Ik vatte u mening wel (zeid Artaxerxes) gy
Zoekt Griekens vryheit, en uw ygen heerschappy,
Te vordren, onder schyn van uwe Starren kunde:
'k Zal u verschaffen 't loon dat ik u daar voor gunde:
Gy zult niet worden 't geen gy uit uw Star voorzien
Hebt, nog myn doot zien, nog myn Heyren 't velt ontvlien;
Gy zult dat Raatsheers-ampt, maar niet myn hant ontsnappen:
Hier op nu deed hy hem aanstonts aan stukken kappen
Als Caracalla, door een Starre-kyker, wiert
Voorzeit, dat hy, gelyk een vreeslyk ongediert,
Vervolgt zoud worden, sprak hy, tot die 't hem voorzeide:
Wel aan! zeg nu wie eerst zal sterven van ons beide?
Daar by, op wat manier u levens ent zal zyn.
U troons opvolger (sprak d'Astrologist) zal myn
Doorsnuffelingen, tot zyn nut, eerst wel ontfangen;
Dog endlyk, aan myn keel, en aan een galg, doen hangen.
Maar Caracalla zeid, ik zal dat onderstaan
Te keren: en hy deed hen aanstonds 't hooft afslaan.
Joannes Proculus was in 't bespeculeren
Van zyne Globen, en zeer nette Hemel-Sphaeren,
Zo opgetogen, dat hy 't aassemen vergat;
En, doot zynde, even of hy leefde, daar nog zat.
| |
| |
Dus kan men, om het geen onnodig is te weten,
En, om 't geen anderen betreft, zig zelf vergeten.
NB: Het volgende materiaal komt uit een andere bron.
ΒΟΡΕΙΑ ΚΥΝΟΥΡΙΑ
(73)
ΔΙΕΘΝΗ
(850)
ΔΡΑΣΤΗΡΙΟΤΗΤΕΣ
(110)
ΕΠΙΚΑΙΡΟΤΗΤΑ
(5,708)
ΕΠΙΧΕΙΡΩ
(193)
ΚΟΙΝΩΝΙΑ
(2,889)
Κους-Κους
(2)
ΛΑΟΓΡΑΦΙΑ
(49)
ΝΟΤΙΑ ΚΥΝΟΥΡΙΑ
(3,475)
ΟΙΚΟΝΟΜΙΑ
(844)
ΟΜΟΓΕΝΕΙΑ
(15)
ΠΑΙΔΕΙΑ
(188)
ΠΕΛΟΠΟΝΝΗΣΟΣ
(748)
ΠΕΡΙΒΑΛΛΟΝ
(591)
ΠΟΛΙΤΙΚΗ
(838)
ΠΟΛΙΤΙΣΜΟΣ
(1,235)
't Is nodig, dat het hart ten Hemel opwaart vliegt,
Maar ydel, als men zig door Starre-konst bedriegt.
De wyzen heerschen en regeren boven Starren
En Hemel-tekenen; de Starren over narren.
Een wyze maakt zyn lot door zyn vernuf, en Godt:
Een zot ziet, op vernuf, nog Godt; en wort bespot.
ô Godt! wanneer gy, door 't gestarnte, ons enig teeken
Gelieft te geven, laat dat werkzaam in ons spreeken
Zodanig, dat het ons tot heil en nut gedy,
En tot verheerlykking van uwe glorie zy!